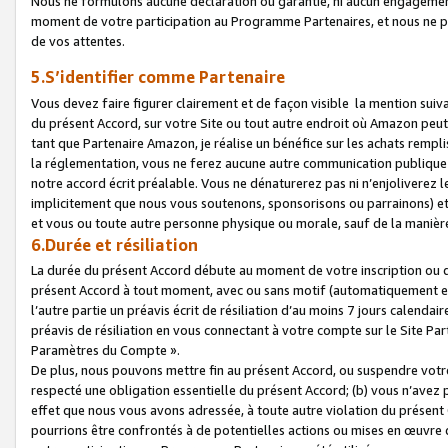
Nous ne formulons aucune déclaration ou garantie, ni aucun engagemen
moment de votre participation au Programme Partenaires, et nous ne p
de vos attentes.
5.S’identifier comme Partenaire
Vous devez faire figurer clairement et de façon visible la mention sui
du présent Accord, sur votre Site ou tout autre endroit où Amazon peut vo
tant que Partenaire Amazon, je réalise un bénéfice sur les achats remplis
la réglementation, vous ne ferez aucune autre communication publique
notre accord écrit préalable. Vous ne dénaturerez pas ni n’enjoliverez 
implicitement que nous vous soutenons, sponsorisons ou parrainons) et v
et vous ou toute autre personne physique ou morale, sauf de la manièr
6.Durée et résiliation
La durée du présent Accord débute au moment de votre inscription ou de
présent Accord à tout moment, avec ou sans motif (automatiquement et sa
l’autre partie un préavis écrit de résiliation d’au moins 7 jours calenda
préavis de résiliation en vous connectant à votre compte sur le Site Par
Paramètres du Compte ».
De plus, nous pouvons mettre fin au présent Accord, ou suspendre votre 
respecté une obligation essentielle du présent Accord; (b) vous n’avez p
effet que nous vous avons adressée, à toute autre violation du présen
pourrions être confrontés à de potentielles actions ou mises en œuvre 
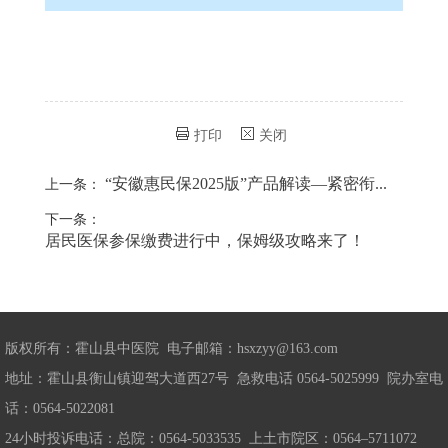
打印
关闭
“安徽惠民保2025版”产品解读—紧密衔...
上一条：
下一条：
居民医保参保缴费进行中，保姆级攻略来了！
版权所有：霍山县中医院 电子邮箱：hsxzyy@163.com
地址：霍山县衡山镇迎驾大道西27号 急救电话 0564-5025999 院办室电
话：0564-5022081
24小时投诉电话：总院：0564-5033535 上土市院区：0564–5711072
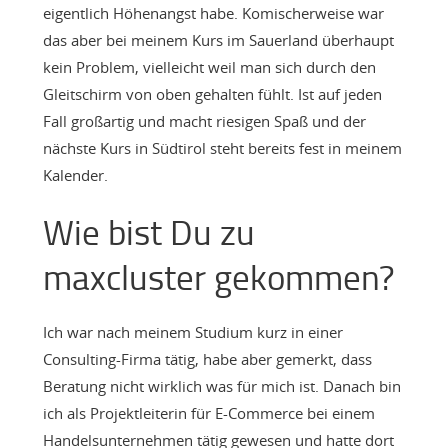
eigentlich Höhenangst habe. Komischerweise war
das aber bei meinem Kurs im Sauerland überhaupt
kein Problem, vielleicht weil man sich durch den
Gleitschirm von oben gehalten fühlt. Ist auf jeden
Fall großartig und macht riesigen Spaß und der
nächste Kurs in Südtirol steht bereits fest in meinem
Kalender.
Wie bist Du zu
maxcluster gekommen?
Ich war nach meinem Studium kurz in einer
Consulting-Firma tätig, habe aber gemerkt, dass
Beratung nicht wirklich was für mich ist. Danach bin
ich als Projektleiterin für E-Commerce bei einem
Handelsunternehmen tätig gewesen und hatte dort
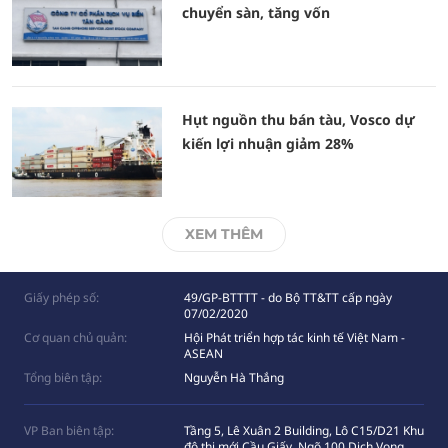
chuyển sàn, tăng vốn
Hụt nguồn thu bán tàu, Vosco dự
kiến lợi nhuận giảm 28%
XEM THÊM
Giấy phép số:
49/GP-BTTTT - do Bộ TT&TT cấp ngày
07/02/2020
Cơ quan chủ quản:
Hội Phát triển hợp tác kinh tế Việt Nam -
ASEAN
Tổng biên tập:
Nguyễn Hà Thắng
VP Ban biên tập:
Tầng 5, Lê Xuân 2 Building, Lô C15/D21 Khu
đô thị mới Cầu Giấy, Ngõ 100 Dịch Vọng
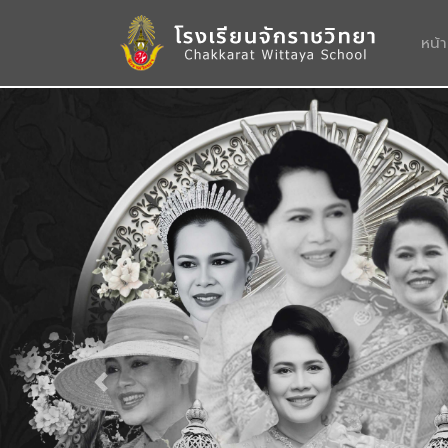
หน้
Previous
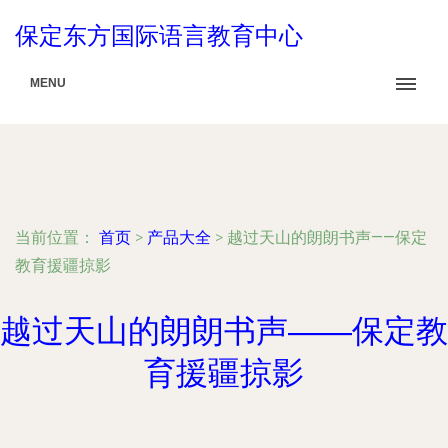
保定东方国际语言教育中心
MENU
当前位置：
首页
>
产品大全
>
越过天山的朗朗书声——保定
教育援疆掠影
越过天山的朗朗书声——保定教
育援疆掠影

...

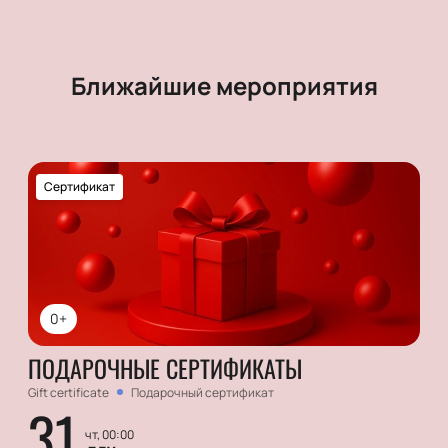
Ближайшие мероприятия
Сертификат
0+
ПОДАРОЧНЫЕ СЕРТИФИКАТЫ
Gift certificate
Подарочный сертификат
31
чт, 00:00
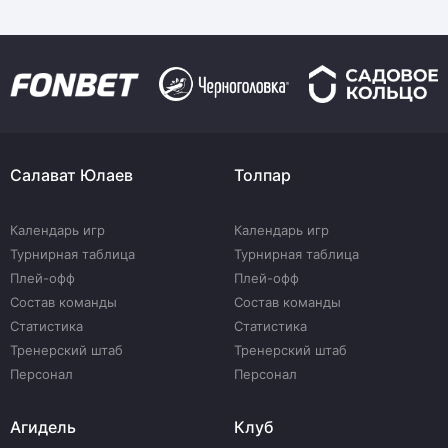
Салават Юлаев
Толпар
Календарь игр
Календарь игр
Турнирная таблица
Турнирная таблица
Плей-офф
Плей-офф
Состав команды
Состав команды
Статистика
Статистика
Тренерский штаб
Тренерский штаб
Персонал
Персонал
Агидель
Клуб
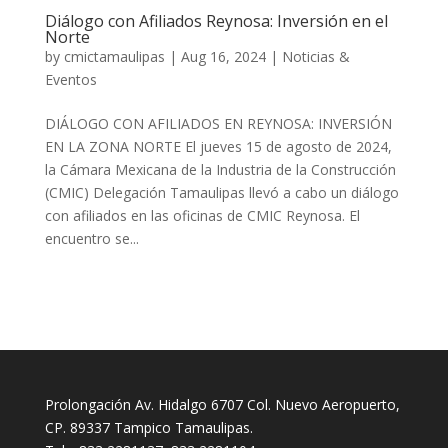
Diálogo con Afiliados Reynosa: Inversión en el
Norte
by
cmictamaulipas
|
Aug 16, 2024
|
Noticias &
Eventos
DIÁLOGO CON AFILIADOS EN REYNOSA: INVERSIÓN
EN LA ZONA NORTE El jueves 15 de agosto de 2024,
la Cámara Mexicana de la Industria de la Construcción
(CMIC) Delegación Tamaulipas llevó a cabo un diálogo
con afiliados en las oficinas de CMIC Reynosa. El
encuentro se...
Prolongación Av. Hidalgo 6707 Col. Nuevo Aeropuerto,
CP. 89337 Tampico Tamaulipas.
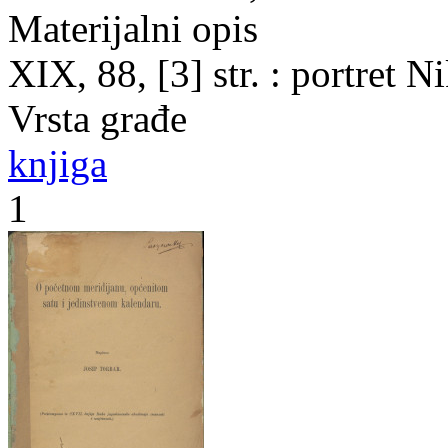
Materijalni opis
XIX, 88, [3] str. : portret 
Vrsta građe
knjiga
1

---

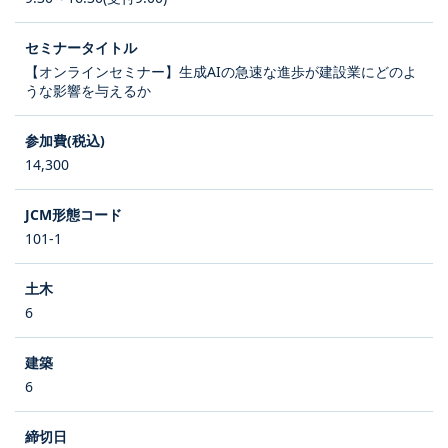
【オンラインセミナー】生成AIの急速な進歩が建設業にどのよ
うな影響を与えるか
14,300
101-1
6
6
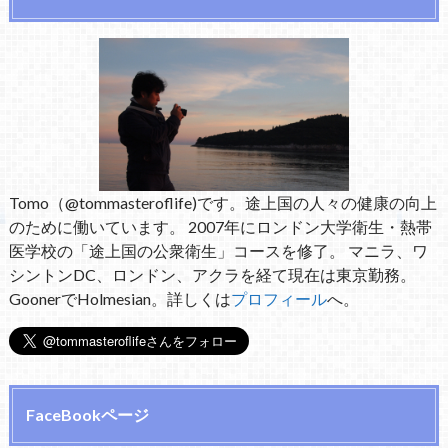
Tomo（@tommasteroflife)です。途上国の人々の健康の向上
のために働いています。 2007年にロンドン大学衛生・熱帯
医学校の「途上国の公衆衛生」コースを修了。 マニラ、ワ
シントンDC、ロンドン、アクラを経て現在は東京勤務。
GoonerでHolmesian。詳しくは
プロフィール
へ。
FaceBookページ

Required work
From the listing above, return the lines starting at the one with "シントンDC、ロンドン、アクラを経て現在は東京勤務。" and ending at the one with "FaceBookページ", both kept, exactly as they appear and nothing more.

Response area
シントンDC、ロンドン、アクラを経て現在は東京勤務。
GoonerでHolmesian。詳しくは
プロフィール
へ。
FaceBookページ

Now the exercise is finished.